* EXERCISE: Scan the material for the string "difficult" and copy out every line in which it occurs.

* DATA SUPPLIED:
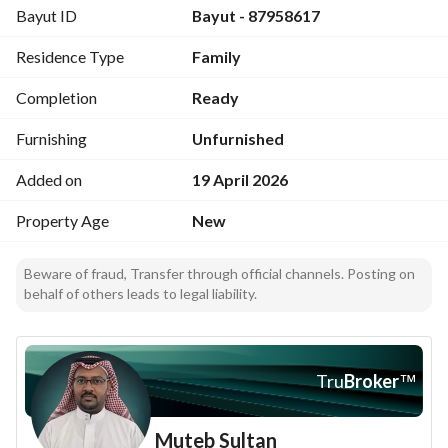
Bayut ID
Bayut - 87958617
Master bedroom
Two rooms with external bathroom
Residence Type
Family
Storage room
Completion
Ready
First floor consists of:
Men's majlis with bathroom and sinks
Furnishing
Unfurnished
Dining room
Added on
19 April 2026
Lounge
American kitchen
Property Age
New
Master bedroom
Two rooms with external bathroom
Beware of fraud, Transfer through official channels. Posting on
behalf of others leads to legal liability.
Features:
Two entrances
External staircase
Elevator shaft
Tru
Broker
™
Intercom
Lower and upper storage
Muteb Sultan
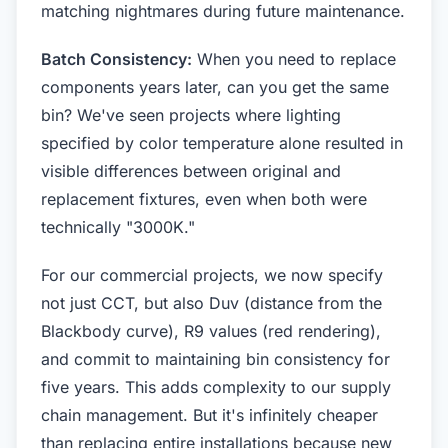
matching nightmares during future maintenance.
Batch Consistency:
When you need to replace
components years later, can you get the same
bin? We've seen projects where lighting
specified by color temperature alone resulted in
visible differences between original and
replacement fixtures, even when both were
technically "3000K."
For our commercial projects, we now specify
not just CCT, but also Duv (distance from the
Blackbody curve), R9 values (red rendering),
and commit to maintaining bin consistency for
five years. This adds complexity to our supply
chain management. But it's infinitely cheaper
than replacing entire installations because new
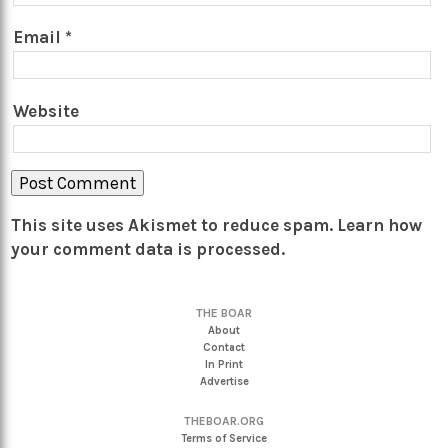
Email
*
Website
This site uses Akismet to reduce spam.
Learn how
your comment data is processed.
THE BOAR
About
Contact
In Print
Advertise
THEBOAR.ORG
Terms of Service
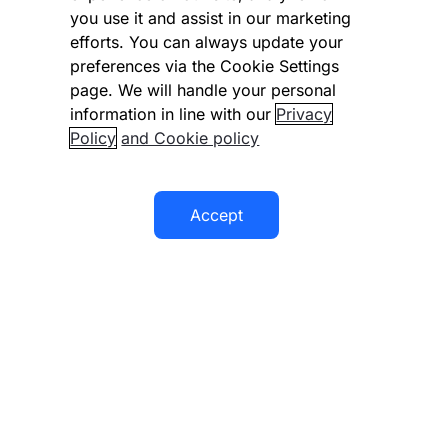
you use it and assist in our marketing
Modern slavery statement
efforts. You can always update your
preferences via the Cookie Settings
Supplier code of conduct
page. We will handle your personal
information in line with our
Privacy
Accessibility statement
Policy
and Cookie policy
Accept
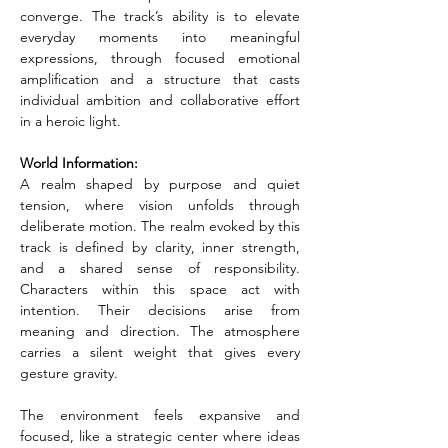
converge. The track’s ability is to elevate 
everyday moments into meaningful 
expressions, through focused emotional 
amplification and a structure that casts 
individual ambition and collaborative effort 
in a heroic light.
World Information:
A realm shaped by purpose and quiet 
tension, where vision unfolds through 
deliberate motion. The realm evoked by this 
track is defined by clarity, inner strength, 
and a shared sense of responsibility. 
Characters within this space act with 
intention. Their decisions arise from 
meaning and direction. The atmosphere 
carries a silent weight that gives every 
gesture gravity.
The environment feels expansive and 
focused, like a strategic center where ideas 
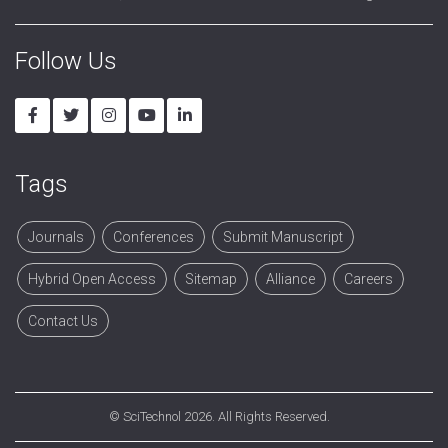
Follow Us
Tags
Journals
Conferences
Submit Manuscript
Hybrid Open Access
Sitemap
Alliance
Careers
Contact Us
©
SciTechnol
2026. All Rights Reserved.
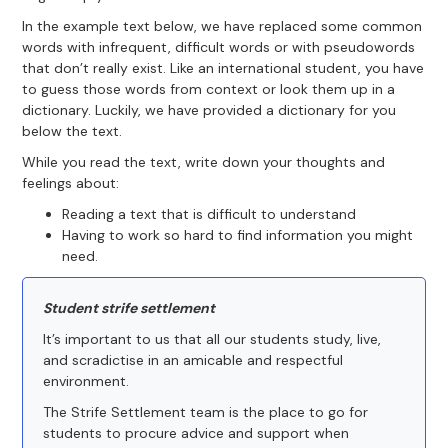
In the example text below, we have replaced some common
words with infrequent, difficult words or with pseudowords
that don’t really exist. Like an international student, you have
to guess those words from context or look them up in a
dictionary. Luckily, we have provided a dictionary for you
below the text.
While you read the text, write down your thoughts and
feelings about:
Reading a text that is difficult to understand
Having to work so hard to find information you might
need.
Student strife settlement
It’s important to us that all our students study, live,
and scradictise in an amicable and respectful
environment.
The Strife Settlement team is the place to go for
students to procure advice and support when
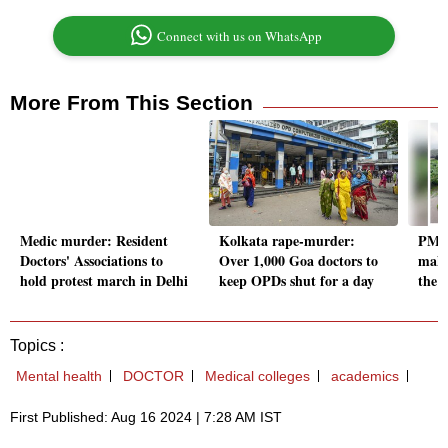
Connect with us on WhatsApp
More From This Section
Medic murder: Resident
Kolkata rape-murder:
PM M
Doctors' Associations to
Over 1,000 Goa doctors to
maki
hold protest march in Delhi
keep OPDs shut for a day
the l
Topics :
Mental health
DOCTOR
Medical colleges
academics
First Published: Aug 16 2024 | 7:28 AM IST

* SOLVED EXERCISE:
words with infrequent, difficult words or with pseudowords
Reading a text that is difficult to understand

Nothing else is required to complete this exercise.